Marking my place - will share my '2018 reads so far' later on Smile

SatsukiKusakabe · 03/02/2018 21:00

fortuna I know, partly it’s because I don’t want to run out as I don’t have much go to light fiction, and partly it’s because as much as I’m fond of Matthew, we need our space, or else I find myself counting how many times he uses the word “stink”, or has a shudder go through him, or gets a twinge in his back. I wish my husband had rationed them more as there were a lot of exclamations of “hell’s teeth” and he also started calling me “goodwife” when he read too many in one go.

ladydepp you’ve spurred me to reading the Shardlake, and I’ve also reserved Endurance at the library.

Piggywaspushed · 03/02/2018 21:20

just : mine are in the hall too! For the same reasons. You definitely need a numbering system!

JustTrying15 · 03/02/2018 21:56

Piggy, Going to give it a try as I got about 8 new ones for my birthday and I just know I am going to pick those first...lol. Have to choose my own numbering system though as if I let my little boy pick he will keep picking 6. He has autism and 6 is his favourite number at the minute, it will change to 7 as soon as he has his birthday though...lol

Murine · 03/02/2018 22:16

I like the numbering system idea, Piggywaspushed, I would love to geek out and make myself a spreadsheet of them but I'm a bit scared of the sheer number of books involved!
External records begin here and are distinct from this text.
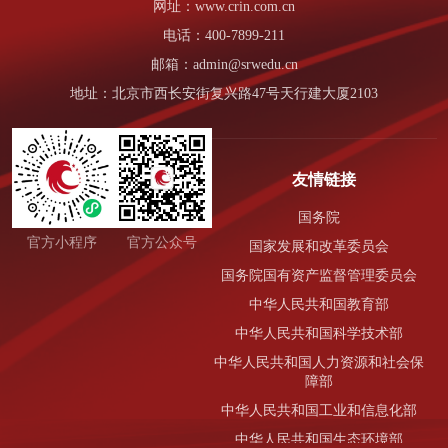
网址：www.crin.com.cn
电话：400-7899-211
邮箱：admin@srwedu.cn
地址：北京市西长安街复兴路47号天行建大厦2103
友情链接
国务院
官方小程序
官方公众号
国家发展和改革委员会
国务院国有资产监督管理委员会
中华人民共和国教育部
中华人民共和国科学技术部
中华人民共和国人力资源和社会保
障部
中华人民共和国工业和信息化部
中华人民共和国生态环境部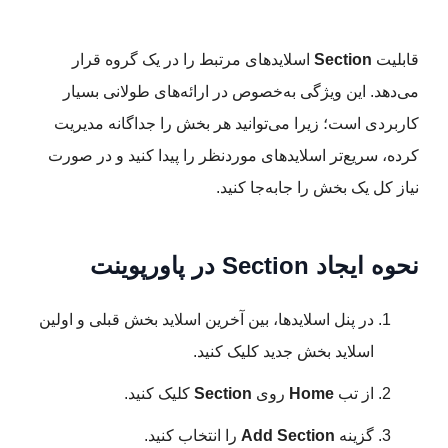
قابلیت
Section
اسلایدهای مرتبط را در یک گروه قرار
می‌دهد. این ویژگی به‌خصوص در ارائه‌های طولانی بسیار
کاربردی است؛ زیرا می‌توانید هر بخش را جداگانه مدیریت
کرده، سریع‌تر اسلایدهای موردنظر را پیدا کنید و در صورت
نیاز کل یک بخش را جابه‌جا کنید.
نحوه ایجاد Section در پاورپوینت
در پنل اسلایدها، بین آخرین اسلاید بخش قبلی و اولین
اسلاید بخش جدید کلیک کنید.
از تب
Home
روی
Section
کلیک کنید.
گزینه
Add Section
را انتخاب کنید.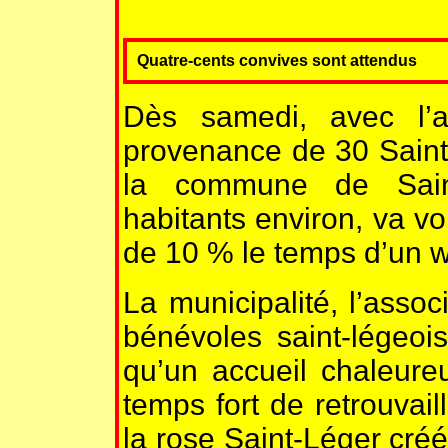
Quatre-cents convives sont attendus
Dès samedi, avec l’
provenance de 30 Saint-
la commune de Saint
habitants environ, va vo
de 10 % le temps d’un 
La municipalité, l’asso
bénévoles saint-légeoi
qu’un accueil chaleure
temps fort de retrouvail
la rose Saint-Léger cré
I'm currently reading my thrillers to clear some shelf space (I can't reread them once I know whodunnit so they will be donated to a charity shop):

  1. Dead Sky by Tami Hoag a bit cheesy and predictable, but an entertaining enough thriller. Judge Carey Moore is viciously attacked following her ruling that an accused murderer's past wrongdoings cannot be used as evidence, on the same night that the accused escapes from prison: can detectives Lisca and Kovac save her?
I think this is part of a series, it may have helped if I'd read the preceding novels, I doubt Id seek them out to be honest though.
  1. The Fever by Megan Abbott I finally got round to this mumsnet giveaway after this went missing in our house move! Many of the high school girls at Dryden school begin having seizures, and it is a race against time to work out what the cause might be.I wouldn't bother with this to be honest, it wasn't great.

I'm now on The Son by Jo Nesbo and enjoying it.

Ladydepp · 03/02/2018 22:25

Satsuki - I’m so pleased to have discovered Shardlake and to have so many left to read, although I will try hard to ration them!

Piggywaspushed · 03/02/2018 22:43

Yes, just - mine has no autism but likes the number 11, Google was more random (but still never picks 1...)

FortunaMajor · 03/02/2018 22:58

Satsuki Grin Add sardonic to the Shardlake bingo. Since it stuck out in Shardlake it's pervaded everything else I've read recently, I notice it everywhere.

I do it with Austen, I read one book and it alters my speech pattern. Then I get an urge to flounce about in a frock.